Он не думал, что ему придется услышать это именно теперь и отправиться в лагерь, где его ждут лошади и фургон, где он снова встретится с зыбкостью своего положения и неотвратимостью скорого прощания.

– Ты иди, Глориана. А я останусь здесь и буду наслаждаться видом и звуками этого места. Я знаю, что мне никогда больше его не увидеть.

Ее передернуло от его назойливого напоминания о скорой разлуке. Ему захотелось схватить ее и прижать к себе, вымолить прощение за неосторожное слово, но он заставил себя сдержаться. Скоро мысль об их расставании станет для них привычной. Они оба будут о нем помнить и готовиться к разлуке, потому что это потребует от них храбрости и целеустремленности, которых не выковала в нем ни одна из пережитых им войн. «Раны, от которых вам придется страдать, не будут кровоточить, но причинят вам более ужасную боль, чем потеря жизни или ноги». Пророчество Ди преследовало его, и теперь он понял его смысл.

Завыл волк.
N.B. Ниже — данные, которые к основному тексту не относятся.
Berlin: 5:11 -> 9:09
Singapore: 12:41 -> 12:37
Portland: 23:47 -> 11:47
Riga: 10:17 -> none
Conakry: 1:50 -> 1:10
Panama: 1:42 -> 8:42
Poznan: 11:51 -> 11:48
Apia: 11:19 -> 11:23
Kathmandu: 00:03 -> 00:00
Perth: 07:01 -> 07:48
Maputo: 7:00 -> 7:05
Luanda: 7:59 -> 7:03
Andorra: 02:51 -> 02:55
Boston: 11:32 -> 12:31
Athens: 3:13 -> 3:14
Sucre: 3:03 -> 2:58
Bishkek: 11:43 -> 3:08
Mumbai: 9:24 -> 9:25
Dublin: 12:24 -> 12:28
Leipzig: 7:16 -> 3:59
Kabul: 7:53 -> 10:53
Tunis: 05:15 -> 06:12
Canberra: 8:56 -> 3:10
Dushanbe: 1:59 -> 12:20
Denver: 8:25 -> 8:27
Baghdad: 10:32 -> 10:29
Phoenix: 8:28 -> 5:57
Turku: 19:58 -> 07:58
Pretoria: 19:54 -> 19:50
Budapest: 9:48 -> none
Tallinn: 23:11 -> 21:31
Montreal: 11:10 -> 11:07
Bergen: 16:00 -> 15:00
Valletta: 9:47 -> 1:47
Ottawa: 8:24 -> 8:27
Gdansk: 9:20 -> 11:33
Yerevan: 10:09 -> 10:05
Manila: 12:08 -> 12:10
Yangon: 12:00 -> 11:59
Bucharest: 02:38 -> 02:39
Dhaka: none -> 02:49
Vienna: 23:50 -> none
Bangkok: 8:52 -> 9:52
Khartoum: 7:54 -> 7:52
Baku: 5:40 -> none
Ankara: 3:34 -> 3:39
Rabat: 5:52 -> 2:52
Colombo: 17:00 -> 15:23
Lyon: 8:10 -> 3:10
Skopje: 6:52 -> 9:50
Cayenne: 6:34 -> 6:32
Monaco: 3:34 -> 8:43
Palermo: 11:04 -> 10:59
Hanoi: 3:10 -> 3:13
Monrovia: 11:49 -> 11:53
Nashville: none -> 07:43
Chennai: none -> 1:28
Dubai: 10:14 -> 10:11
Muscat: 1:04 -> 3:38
Его далекий вой нашел отклик в сознании Данте, задев в нем какую-то чуткую струну. Существует поверье, что есть какая-то заколдованная порода волков, пары которой соединяются на всю жизнь, и случись одному из них погибнуть, другой всю оставшуюся жизнь воет от неизбывного одиночества. Что бы подумала Елизавета Тюдор, задался вопросом Данте, если бы он в один прекрасный день поддался своей печали и она застала бы его воющим на луну?

Глори прислушивалась к волчьему вою, вспоминая о том, как ее всегда пугал этот скорбный, тоскливый звук. Теперь этот вой, пробравший ее до костей, отозвался мучительной болью.

Когда Данте исчезнет, она, наверное, отыщет старого волка, сядет рядом с ним и завоет на луну.

У Глорианы перехватило горло, как бывало всегда перед тем, как она начинала плакать, но в ее глазах сейчас не было ни слезинки. Как, вероятно, не осталось внутри ее ни капли влаги после всего, что делал с нею Данте. Может быть, это была первая стадия ее стародевичест-ва – люди называли таких женщин «пересохшими старыми девами», и теперь она понимала почему. Настоящий мужчина заставляет женщину прочувствовать все бурлящие в ней прелестные весенние потоки. А без него вполне может установиться на всю жизнь безветренный, засушливый август.

– Подними… гм… ногу, пожалуйста.

Данте подвинулся, чтобы она смогла вытащить из-под него юбку. Луна заливала их разоблачительным светом, с которым вряд ли могла бы поспорить даже эдисо-новская электростанция на Перл-стрит. Глориана не могла понять, почему она не чувствовала себя до смерти смущенной, сидя совершенно голая рядом с Данте в волнах лунного света. Может быть, потому, что сам Данте, казалось, совершенно не замечал собственной наготы. Наверное, все-таки в нем было что-то от дикости цыгана, потому что Глори нисколько не сомневалась в том, что никто из ее знакомых мужчин не развалился бы так небрежно, не прикрыв хотя бы носовым платком все самое сокровенное.